A number of tests are included such as consistent specification tests for parametric regression and quantile regression models along with tests of significance for nonparametric regression.

A variety of bootstrap methods for computing standard errors, nonparametric confidence bounds, and bias-corrected bounds are implemented.

A variety of bandwidth methods are implemented including fixed, nearest-neighbor, and adaptive nearest-neighbor.

A variety of data-driven methods of bandwidth selection are implemented, while the user can specify their own bandwidths should they so choose (either a raw bandwidth or scaling factor).

A flexible plotting utility, npplot (which is automatically invoked by plot) , facilitates graphing of multivariate objects. An example for creating postscript graphs using the npplot utility and pulling this into a LaTeX document is provided.

The function npksum allows users to create or implement their own kernel estimators or tests should they so desire.

The underlying functions are written in C for computational efficiency. Despite this, due to their nature, data-driven bandwidth selection methods involving multivariate numerical search can be time-consuming, particularly for large datasets. A version of this package using the Rmpi wrapper is under development that allows one to deploy this software in a clustered computing environment to facilitate computation involving large datasets.

To cite the np package, type citation("np") from within R for details.

Arguments

Details

The kernel methods in np employ the so-called `generalized product kernels' found in Hall, Racine, and Li (2004), Li, Lin, and Racine (2013), Li, Ouyang, and Racine (2013), Li and Racine (2003), Li and Racine (2004), Li and Racine (2007), Li and Racine (2010), Ouyang, Li, and Racine (2006), and Racine and Li (2004), among others. For details on a particular method, kindly refer to the original references listed above.

We briefly describe the particulars of various univariate kernels used to generate the generalized product kernels that underlie the kernel estimators implemented in the np package. In a nutshell, the generalized kernel functions that underlie the kernel estimators in np are formed by taking the product of univariate kernels such as those listed below. When you cast your data as a particular type (continuous, factor, or ordered factor) in a data frame or formula, the routines will automatically recognize the type of variable being modelled and use the appropriate kernel type for each variable in the resulting estimator.

Second Order Gaussian ($x$ is continuous)

$k(z) = \exp(-z^2/2)/\sqrt{2\pi}$ where $z=(x_i-x)/h$, and $h>0$.

Second Order Truncated Gaussian ($x$ is continuous)

$k(z) = (\exp(-z^2/2)-\exp(-b^2/2))/(\textrm{erf}(b/\sqrt{2})\sqrt{2\pi}-2b\exp(-b^2/2))$ where $z=(x_i-x)/h$, $b>0$, $|z|\le b$ and $h>0$.

See nptgauss for details on modifying $b$.

Second Order Epanechnikov ($x$ is continuous)

$k(z) = 3\left(1 - z^2/5\right)/(4\sqrt{5})$ if $z^2<5$, $0$ otherwise, where $z=(x_i-x)/h$, and $h>0$.
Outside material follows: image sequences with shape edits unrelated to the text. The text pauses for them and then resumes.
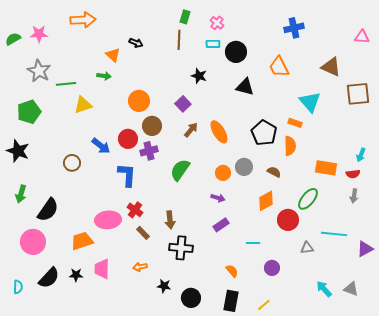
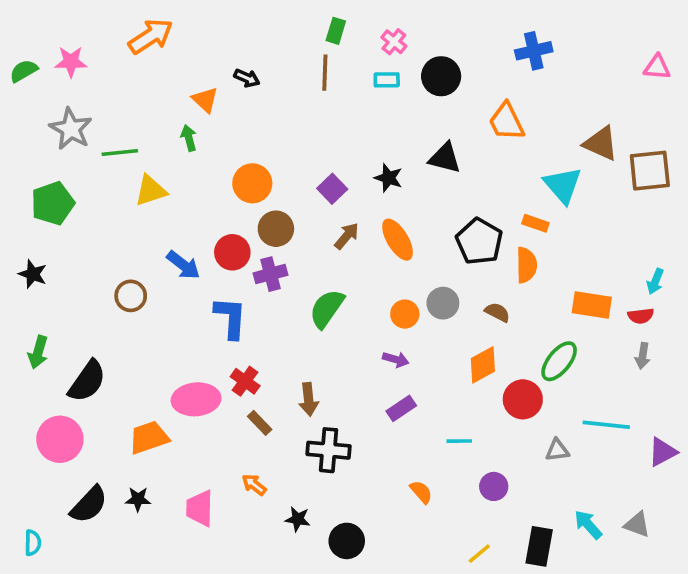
orange arrow: (83, 20) -> (151, 36), turned -30
black circle: (236, 52) -> (441, 76), moved
brown triangle: (331, 67) -> (601, 143), moved
green arrow: (104, 76) -> (189, 138), turned -112
black star: (199, 76) -> (388, 178), moved
black star: (18, 151) -> (33, 274), size x0.7
orange arrow: (140, 267) -> (254, 485), turned 48
pink trapezoid: (102, 269) -> (200, 508), moved
cyan semicircle: (18, 287) -> (33, 543), moved
black rectangle: (231, 301) -> (539, 546), moved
Uniform ($x$ is continuous)

$k(z) = 1/2$ if $|z|<1$, $0$ otherwise, where $z=(x_i-x)/h$, and $h>0$.

Aitchison and Aitken ($x$ is a (discrete) factor)

$l(x_i,x,\lambda) = 1 - \lambda$ if $x_i=x$, and $\lambda/(c-1)$ if $x_i \neq x$, where $c$ is the number of (discrete) outcomes assumed by the factor $x$.

Note that $\lambda$ must lie between $0$ and $(c-1)/c$.

Wang and van Ryzin ($x$ is a (discrete) ordered factor)

$l(x_i,x,\lambda) = 1 - \lambda$ if $|x_i-x|=0$, and $((1-\lambda)/2)\lambda^{|x_i-x|}$ if $|x_i - x|\ge1$.